___ DATA RECORDS ___
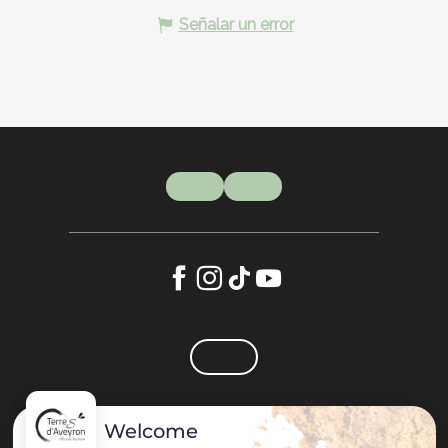
Señalar un error
Welcome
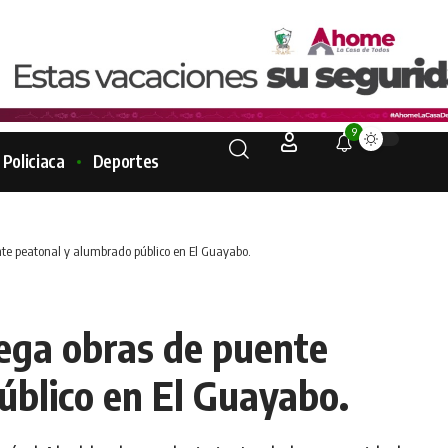
9
Policiaca
Deportes
te peatonal y alumbrado público en El Guayabo.
ega obras de puente
úblico en El Guayabo.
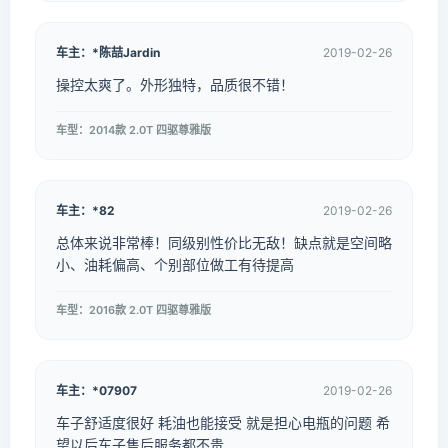
车主：*陈喆Jardin
2019-02-26
操控太爽了。外形独特，品质很不错！
车型：2014款 2.0T 四驱尊雅版
车主：*82
2019-02-26
总体来说非常棒！同级别性价比无敌！缺点就是空间略
小、油耗偏高、个别部位做工有待提高
车型：2016款 2.0T 四驱尊雅版
车主：*07907
2019-02-26
车子舒适度很好 耗油也能接受 就是担心电瓶的问题 希
望以后车子售后服务都不贵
___
TASK DIRECTIONS: Only the lines from the one with "总体来说非常棒！同级别性价比无敌！缺点就是空间略" to the end of the entries above belong in your answer. Retype them exactly.

TASK ANSWER:
总体来说非常棒！同级别性价比无敌！缺点就是空间略
小、油耗偏高、个别部位做工有待提高
车型：2016款 2.0T 四驱尊雅版
车主：*07907
2019-02-26
车子舒适度很好 耗油也能接受 就是担心电瓶的问题 希
望以后车子售后服务都不贵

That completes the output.